Program could prevent stressful, often unnecessary, hospital admissions for aged care patients.
A new program could prevent stressful and often unnecessary hospital admissions for older Australians living in residential aged care facilities.
The Early Detection of Deterioration in Elderly residents (EDDIE+) program will be trialled in 12 aged care facilities to help nurses better identify early signs of deteriorating health, so that residents can be retroactively cared for and avoid hospital stays.
Health economist Dr Hannah Carter, from QUT’s Australian Centre for Health Services Innovation in the Institute of Health and Biomedical Innovation (IHBI), said caring for older residents in their care facility had benefits for both patients and healthcare providers.
“We know being admitted to hospital is stressful for older people and family members, and increases the risk of adverse complications,” Dr Carter told QUT News.
“Residents and their families much prefer to receive care in their familiar surroundings,’’ she said. “A hospital bed costs around $1500 per day and many hospital admissions of aged care residents are deemed unnecessary and preventable.
“The EDDIE+ program is designed to enhance the skills and confidence of nursing and care staff and give them additional resources to identify and prevent deterioration.”
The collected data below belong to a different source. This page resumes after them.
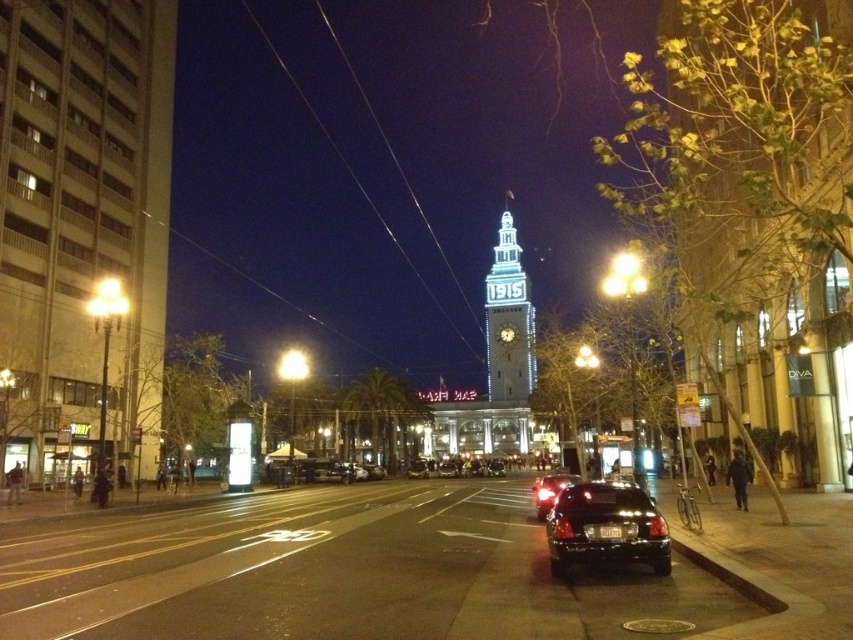 Who is positioned more to the right, satin black sedan at center or black glossy car at center?

satin black sedan at center

Between point (573, 502) and point (544, 477), which one is positioned behind?

Point (544, 477)

Find the location of a particular element. satin black sedan at center is located at coordinates (605, 525).

Based on the photo, can you confirm if black glossy car at center is taller than shiny black sedan at center?

Correct, black glossy car at center is much taller as shiny black sedan at center.

Who is more forward, (537, 493) or (334, 472)?

Point (537, 493) is in front.

In order to click on black glossy car at center in this screenshot , I will do `click(550, 492)`.

Based on the photo, which is more to the right, satin black sedan at center or illuminated glass clock tower at center?

satin black sedan at center

Does satin black sedan at center have a larger size compared to illuminated glass clock tower at center?

Actually, satin black sedan at center might be smaller than illuminated glass clock tower at center.

Does point (668, 550) lie behind point (502, 365)?

No, (668, 550) is in front of (502, 365).

This screenshot has width=853, height=640. What are the coordinates of `satin black sedan at center` in the screenshot? It's located at (605, 525). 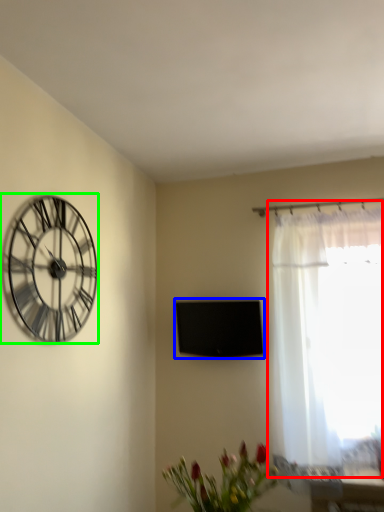 Question: Estimate the real-world distances between objects in this image. Which object is closer to window (highlighted by a red box), window screen (highlighted by a blue box) or wall clock (highlighted by a green box)?

Choices:
 (A) window screen
 (B) wall clock

Answer: (A) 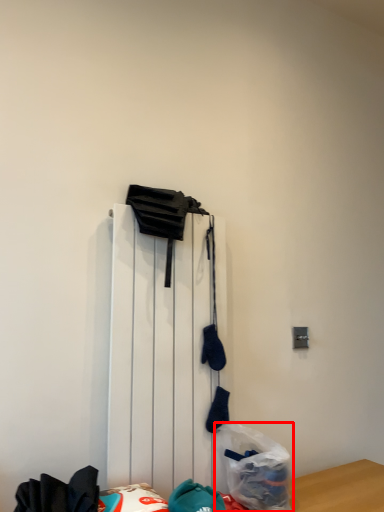 Question: From the image's perspective, what is the correct spatial relationship of plastic bag (annotated by the red box) in relation to radiator?

Choices:
 (A) above
 (B) below

Answer: (B) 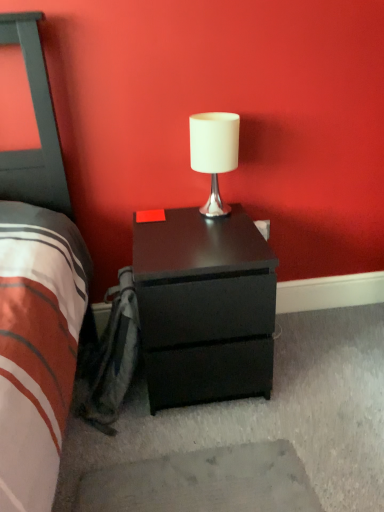 Question: From the image's perspective, is matte black nightstand at center positioned above or below white matte table lamp at center?

Choices:
 (A) below
 (B) above

Answer: (A)

Question: Is point (198, 395) positioned closer to the camera than point (203, 212)?

Choices:
 (A) closer
 (B) farther

Answer: (A)

Question: In the image, is matte black nightstand at center positioned in front of or behind white matte table lamp at center?

Choices:
 (A) front
 (B) behind

Answer: (A)

Question: From their relative heights in the image, would you say white matte table lamp at center is taller or shorter than matte black nightstand at center?

Choices:
 (A) short
 (B) tall

Answer: (A)

Question: Considering their positions, is white matte table lamp at center located in front of or behind matte black nightstand at center?

Choices:
 (A) behind
 (B) front

Answer: (A)

Question: Is white matte table lamp at center spatially inside matte black nightstand at center, or outside of it?

Choices:
 (A) inside
 (B) outside

Answer: (B)

Question: Considering the relative positions of white matte table lamp at center and matte black nightstand at center in the image provided, is white matte table lamp at center to the left or to the right of matte black nightstand at center?

Choices:
 (A) right
 (B) left

Answer: (A) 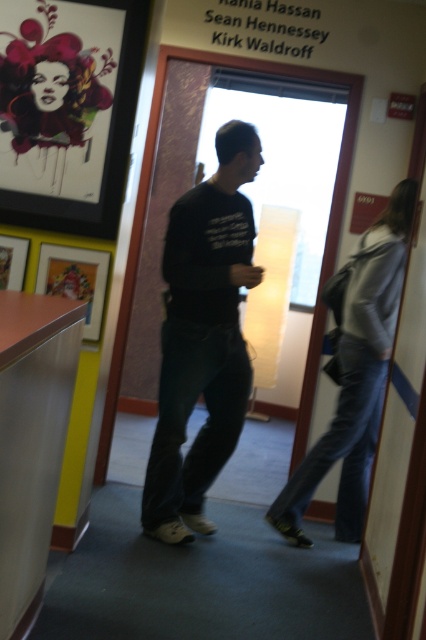 You are an interior designer assessing the office layout. You need to determine if the painted paper portrait at upper left can be placed above the metallic silver desk at lower left without exceeding the desk height. Can it be placed there?

The painted paper portrait at upper left is not as tall as the metallic silver desk at lower left, so it can be placed above the desk without exceeding its height.

You are an interior designer assessing the balance between the black matte shirt at center and the painted paper portrait at upper left in the office. Which object appears bigger in the scene?

The black matte shirt at center has a larger size compared to the painted paper portrait at upper left, so it appears bigger in the scene.

You are standing in the office and want to hang a new painting exactly where the painted paper portrait at upper left is currently located. What are the coordinates of the spot where you should place your new painting?

The coordinates for the painted paper portrait at upper left are at point (55, 96), so you should place your new painting there.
Dr Carter believes that being able to pre-emptively identify the factors that would otherwise potentially lead to hospital stays would make it easier for patients to stay and be cared for in place, as well as reduce the burden on the public health system and health spending.
“Currently, there are about 30 hospital admissions per 100 aged care facility beds transferred to hospital each year. The aim for the EDDIE+ program is to significantly reduce this figure, saving aged care residents distress and disruption and lessening the burden on the hospital system.
“When we modelled the program in a cohort of 1000 residents, it resulted in a total of 1606 fewer hospital bed days a year which was a cost saving of $2.6 million to the Australian healthcare system.”